WASHINGTON - Senate Democrats tried Tuesday to channel public anger at $4-a-gallon gasoline into passing a bill to repeal federal tax breaks and subsidies for five major oil companies, but they fell short.

After bashing Big Oil in a hearing last week, Senate Democrats mustered fewer than the 60 votes they needed under Senate rules to move the bill to a final vote. The final count was 52-48. Three Democrats - Sens. Mary Landrieu of Louisiana, Mark Begich of Alaska and Ben Nelson of Nebraska - voted against the measure. Only two Republicans - Maine Sens. Olympia Snowe and Susan Collins - voted for the bill.

Tuesday's action effectively kills the bill, which framed symbolically the different strategies that congressional Democrats and Republicans prefer for reducing budget deficits, confronting energy policy choices and appealing for voters' favor.

Democrats argued that the five major oil companies targeted by the legislation - ExxonMobil, ConocoPhillips, BP America, Shell Oil Co. and Chevron Corp. - have huge profits and do not need tax breaks, even though ending them wouldn't cut deficits much. The five companies' profits totaled about $35 billion in this year's first quarter.
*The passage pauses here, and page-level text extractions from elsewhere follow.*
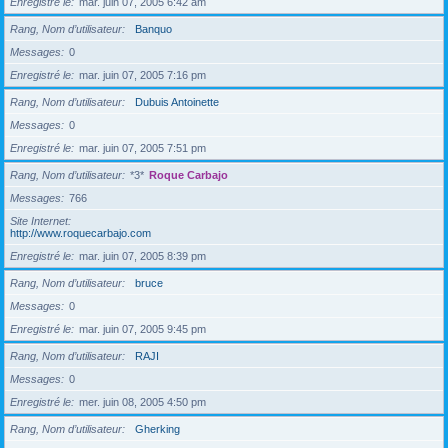
Enregistré le
mar. juin 07, 2005 6:42 am
Rang, Nom d’utilisateur
Banquo
Messages
0
Enregistré le
mar. juin 07, 2005 7:16 pm
Rang, Nom d’utilisateur
Dubuis Antoinette
Messages
0
Enregistré le
mar. juin 07, 2005 7:51 pm
Rang, Nom d’utilisateur
*3*
Roque Carbajo
Messages
766
Site Internet
http://www.roquecarbajo.com
Enregistré le
mar. juin 07, 2005 8:39 pm
Rang, Nom d’utilisateur
bruce
Messages
0
Enregistré le
mar. juin 07, 2005 9:45 pm
Rang, Nom d’utilisateur
RAJI
Messages
0
Enregistré le
mer. juin 08, 2005 4:50 pm
Rang, Nom d’utilisateur
Gherking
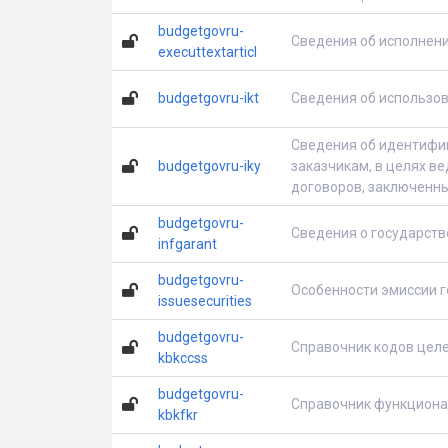
budgetgovru-
Сведения об исполнени
executtextarticl
budgetgovru-ikt
Сведения об использо
Сведения об идентифик
budgetgovru-iky
заказчикам, в целях ве
договоров, заключенны
budgetgovru-
Сведения о государств
infgarant
budgetgovru-
Особенности эмиссии 
issuesecurities
budgetgovru-
Справочник кодов целе
kbkccss
budgetgovru-
Справочник функциона
kbkfkr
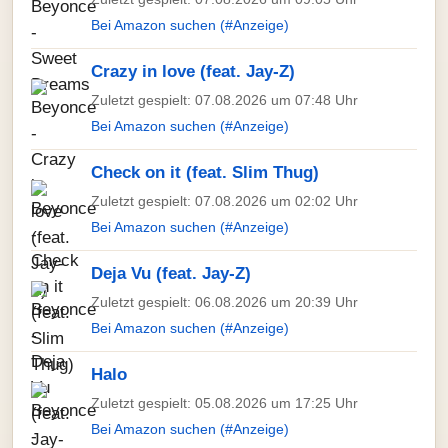
Bei Amazon suchen (#Anzeige)
Crazy in love (feat. Jay-Z)
Zuletzt gespielt: 07.08.2026 um 07:48 Uhr
Bei Amazon suchen (#Anzeige)
Check on it (feat. Slim Thug)
Zuletzt gespielt: 07.08.2026 um 02:02 Uhr
Bei Amazon suchen (#Anzeige)
Deja Vu (feat. Jay-Z)
Zuletzt gespielt: 06.08.2026 um 20:39 Uhr
Bei Amazon suchen (#Anzeige)
Halo
Zuletzt gespielt: 05.08.2026 um 17:25 Uhr
Bei Amazon suchen (#Anzeige)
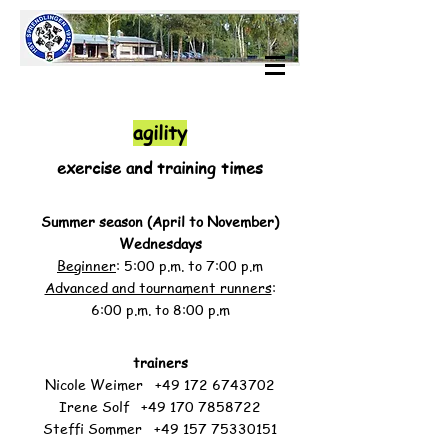
agility
exercise and training times
Summer season (April to November)
Wednesdays
Beginner
: 5:00 p.m. to 7:00 p.m
Advanced and tournament runners
:
6:00 p.m. to 8:00 p.m
trainers
Nicole Weimer
+49 172 6743702
Irene Solf
+49 170 7858722
Steffi Sommer
+49 157 75330151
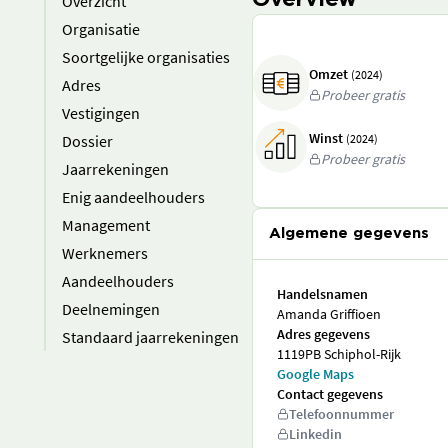
Overview
Overzicht
Organisatie
Soortgelijke organisaties
Omzet
(2024)
Adres
Probeer gratis
Vestigingen
Winst
Dossier
(2024)
Probeer gratis
Jaarrekeningen
Enig aandeelhouders
Management
Algemene gegevens
Werknemers
Aandeelhouders
Handelsnamen
Deelnemingen
Amanda Griffioen
Adres gegevens
Standaard jaarrekeningen
1119PB Schiphol-Rijk
Google Maps
Contact gegevens
Telefoonnummer
Linkedin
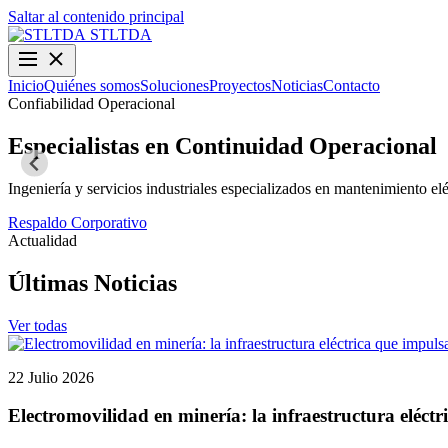
Saltar al contenido principal
STLTDA
Inicio
Quiénes somos
Soluciones
Proyectos
Noticias
Contacto
Confiabilidad Operacional
Especialistas en Continuidad Operacional
Ingeniería y servicios industriales especializados en mantenimiento elé
Respaldo Corporativo
Actualidad
Últimas Noticias
Ver todas
22 Julio 2026
Electromovilidad en minería: la infraestructura eléctr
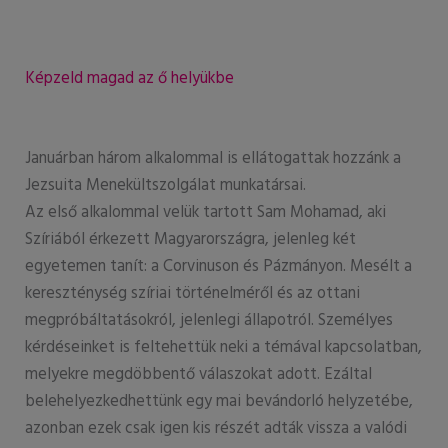
Képzeld magad az ő helyükbe
Januárban három alkalommal is ellátogattak hozzánk a
Jezsuita Menekültszolgálat munkatársai.
Az első alkalommal velük tartott Sam Mohamad, aki
Szíriából érkezett Magyarországra, jelenleg két
egyetemen tanít: a Corvinuson és Pázmányon. Mesélt a
kereszténység szíriai történelméről és az ottani
megpróbáltatásokról, jelenlegi állapotról. Személyes
kérdéseinket is feltehettük neki a témával kapcsolatban,
melyekre megdöbbentő válaszokat adott. Ezáltal
belehelyezkedhettünk egy mai bevándorló helyzetébe,
azonban ezek csak igen kis részét adták vissza a valódi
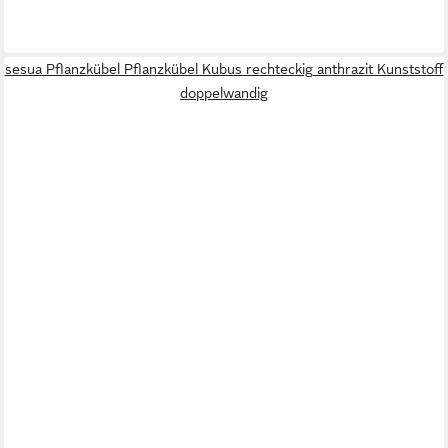
sesua Pflanzkübel Pflanzkübel Kubus rechteckig anthrazit Kunststoff
doppelwandig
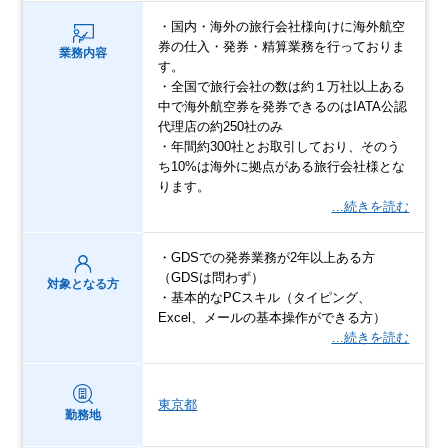
・国内・海外の旅行会社様向けに海外航空
券の仕入・発券・精算業務を行っておりま
業務内容
す。
・全国で旅行会社の数は約１万社以上ある
中で海外航空券を発券できるのはIATA公認
代理店の約250社のみ
・年間約300社とお取引しており、そのう
ち10%は海外に拠点がある旅行会社様とな
ります。
…続きを読む
・GDSでの発券業務が2年以上ある方
（GDSは問わず）
対象となる方
・基本的なPCスキル（タイピング、
Excel、メールの基本操作ができる方）
…続きを読む
東京都
勤務地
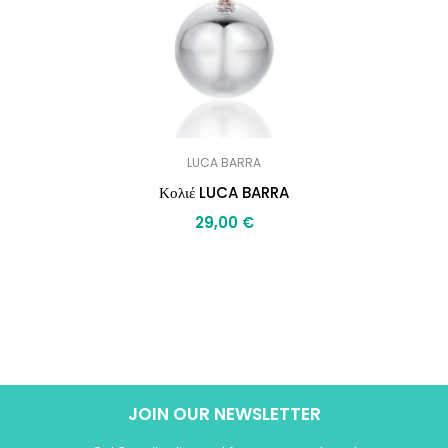
LUCA BARRA
Κολιέ LUCA BARRA
29,00
€
JOIN OUR NEWSLETTER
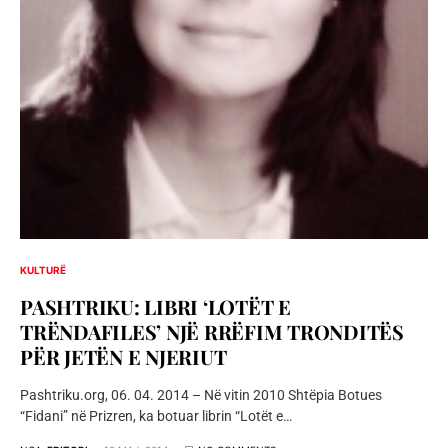
KULTURË
PASHTRIKU: LIBRI ‘LOTËT E
TRËNDAFILES’ NJË RRËFIM TRONDITËS
PËR JETËN E NJERIUT
Pashtriku.org, 06. 04. 2014 – Në vitin 2010 Shtëpia Botues
“Fidani” në Prizren, ka botuar librin “Lotët e…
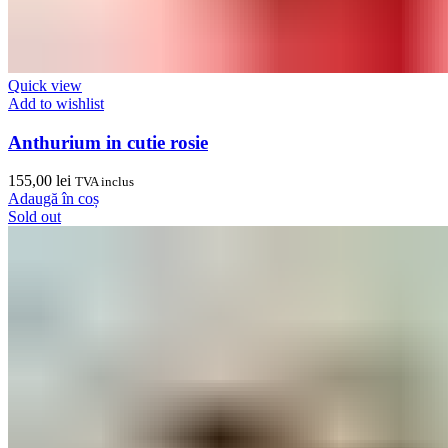
Quick view
Add to wishlist
Anthurium in cutie rosie
155,00
lei
TVA inclus
Adaugă în coș
Sold out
Ending their tax breaks would cost them about $21 billion over 10 years. The federal budget deficit is projected to be about $1.4 trillion this year, and about $7 trillion over 10 years.

Shorter drilling time: The Obama administration is asking Congress to shorten the time energy companies get to start drilling on public lands they lease, as part of the government's strategy to boost oil and gas production, the Associated Press reported.
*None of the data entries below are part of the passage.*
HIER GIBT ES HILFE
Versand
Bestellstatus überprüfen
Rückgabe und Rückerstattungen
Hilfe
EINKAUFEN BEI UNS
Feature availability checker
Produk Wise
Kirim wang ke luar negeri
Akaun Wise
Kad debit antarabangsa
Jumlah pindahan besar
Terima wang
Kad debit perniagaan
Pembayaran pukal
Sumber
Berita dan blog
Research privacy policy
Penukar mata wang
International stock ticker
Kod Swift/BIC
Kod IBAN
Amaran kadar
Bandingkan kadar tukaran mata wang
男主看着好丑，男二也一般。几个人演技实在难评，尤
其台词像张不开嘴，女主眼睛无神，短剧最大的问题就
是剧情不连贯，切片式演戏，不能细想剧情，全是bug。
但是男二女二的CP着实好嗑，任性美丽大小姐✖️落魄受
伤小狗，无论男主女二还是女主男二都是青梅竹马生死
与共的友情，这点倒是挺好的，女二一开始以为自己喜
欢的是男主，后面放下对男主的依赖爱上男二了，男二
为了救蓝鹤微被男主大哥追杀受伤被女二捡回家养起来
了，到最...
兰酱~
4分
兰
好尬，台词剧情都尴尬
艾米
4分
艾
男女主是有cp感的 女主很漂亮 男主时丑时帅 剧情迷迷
Wisconsin Senate seat: House budget chair Paul Ryan told the Milwaukee Journal Sentinel on Tuesday that he will not seek the U.S. Senate seat now held by Wisconsin Democrat Herb Kohl, saying, "It would make no sense to leave where I am right now because I have such a bigger impact" in the House. Kohl announced Friday he won't run for re-election next year, creating the state's first Senate vacancy in 24 years.

Missouri Senate seat: Rep. Todd Akin, R-St. Louis, entered Missouri's U.S. Senate race while casting himself as "the literal, exact opposite" of Democratic Sen. Claire McCaskill, AP reported. Akin, 63, described himself as a "consistent conservative" while announcing his candidacy Tuesday at a news conference in the St. Louis suburb of Creve Coeur.